Leading by example
WHY HAS THE PARTY LEADERSHIP BOTHered about the seemingly small matter of officials’ smoking habits, to the extent that it issued a notice on Sunday requiring officials not to smoke in public venues, when it might be thought to have bigger fish to fry?
Because such trivial matters have wider repercussions, and requiring officials to set an example by not smoking in public can make a big difference when it comes to how officials, leading officials in particular, behave in public and how people perceive them.
Those who might be promoted to leading positions should have moral integrity, according to the criteria set for official promotion, and in the mind’s eye of the public, they should be role models.
However, reports of some officials keeping mistresses, embezzling public money and leading extravagant lifestyles using public money have created a bad impression, and a few rotten apples have spoilt the barrel.

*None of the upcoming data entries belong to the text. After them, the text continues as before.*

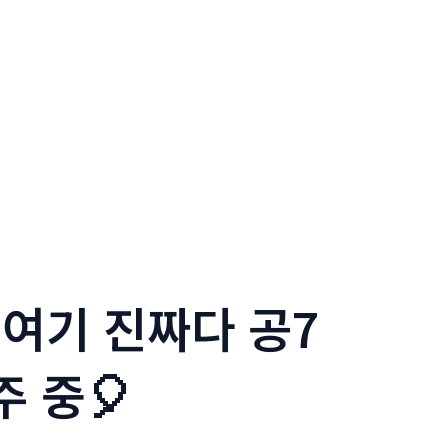
 여기 진짜다 공7
주 중🎈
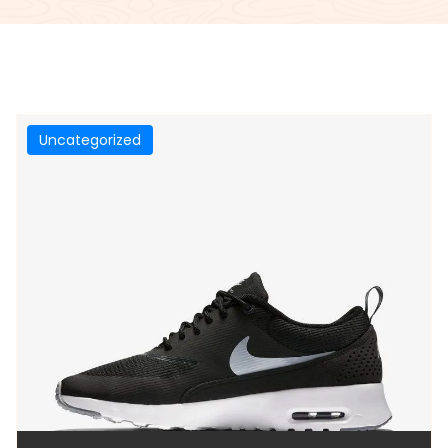
Uncategorized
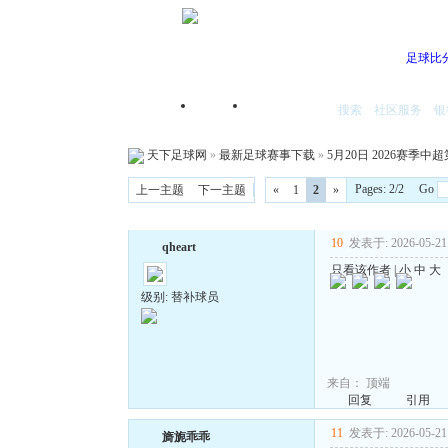
足球比
搜索
社区服务
银
首页
我的空间
天下足球网
»
最新足球赛事下载
»
5月20日 2026赛季中超
Pages: 2/2 Go
上一主题
下一主题
«
1
2
»
10
发表于: 2026-05-21 
qheart
只看该作者
|
小
中
大
级别: 替补球员
来自：
顶端
回复
引用
11
发表于: 2026-05-21 
旖旎乖乖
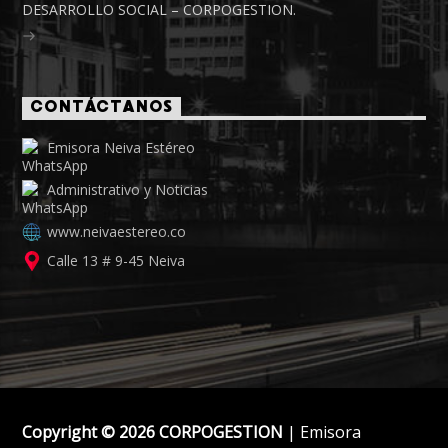
DESARROLLO SOCIAL – CORPOGESTION.
CONTÁCTANOS
Emisora Neiva Estéreo
Administrativo y Noticias
www.neivaestereo.co
Calle 13 # 9-45 Neiva
Copyright © 2026 CORPOGESTION
| Emisora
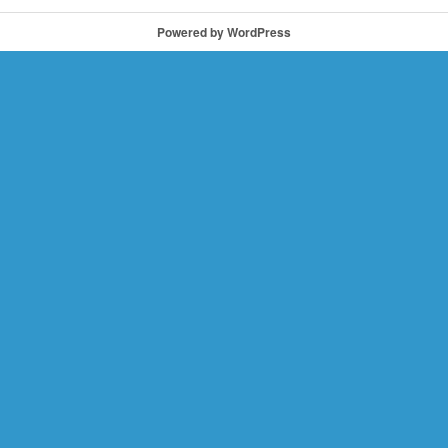
Powered by WordPress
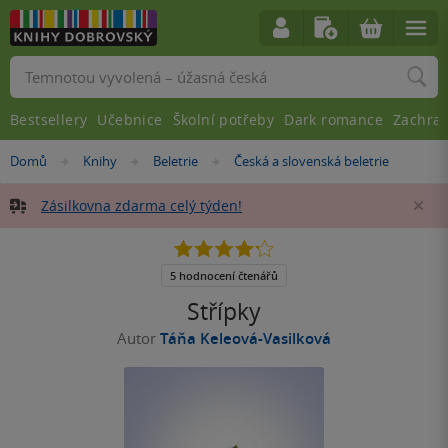
Vyhledávání
Bestsellery
Učebnice
Školní potřeby
Dark romance
Zachra
Nacházíte
Domů
Knihy
Beletrie
Česká a slovenská beletrie
»
»
»
se
zde:
Zásilkovna zdarma celý týden!
Za
4.2
z
5
5 hodnocení čtenářů
hvězdiček
Střípky
Autor
Táňa Keleová-Vasilková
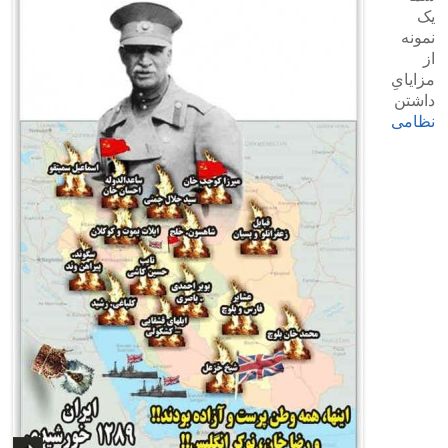
یک
نمونه
از
مزایایِ
داشتن
نظامی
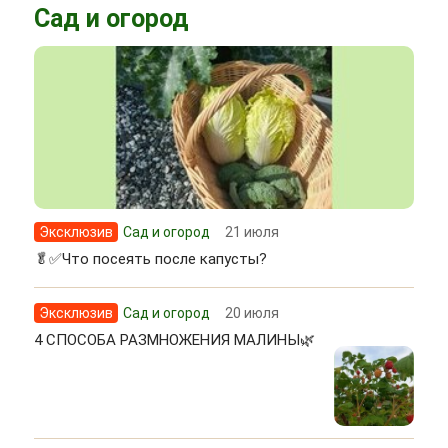
Сад и огород
Эксклюзив
Сад и огород
21 июля
🥬✅Что посеять после капусты?
Эксклюзив
Сад и огород
20 июля
4 СПОСОБА РАЗМНОЖЕНИЯ МАЛИНЫ🌿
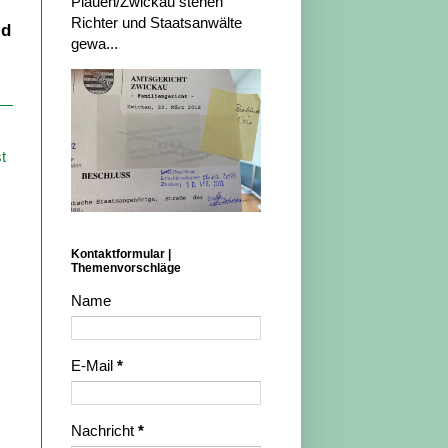
Plauen/Zwickau stehen
Richter und Staatsanwälte
ld
gewa...
t
Kontaktformular |
Themenvorschläge
Name
E-Mail
*
Nachricht
*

To deepen reform in all areas for the country’s sustainable economic development and social progress, it is of utmost importance that officials, those in leading positions in particular, are paragons of virtue as required by the criteria for being a true Party member and government employee.
To a large extent, rectifying the behavior of officials is an integral part of the crackdown on corruption and the campaign should help cultivate the awareness that those in official positions should always behave in an exemplary manner and observe the laws.
In 2013, the Party central committee published a series of don’t-dos for officials and Party members, including not visiting private clubs and not holding extravagant burial ceremonies for relatives.
The top leadership has obviously realized that all Party and government officials must first have moral integrity if they are to be respected.
It is impossible for a person who has no idea of how to behave in the correct manner to be a clean and honest official. It is equally unimaginable that ordinary citizens will behave themselves when some officials, even some leaders, set a bad example by maintaining the privilege of exempting themselves from rules.
Many localities have announced a ban on smoking in public venues including office buildings. If officials, leaders in particular, still smoke in their offices or other public venues, ordinary people will follow their example and flout the ban, which undermines the credibility of the law and the government.
The behavior of officials, especially leaders, has much to do with the building of a civilized society.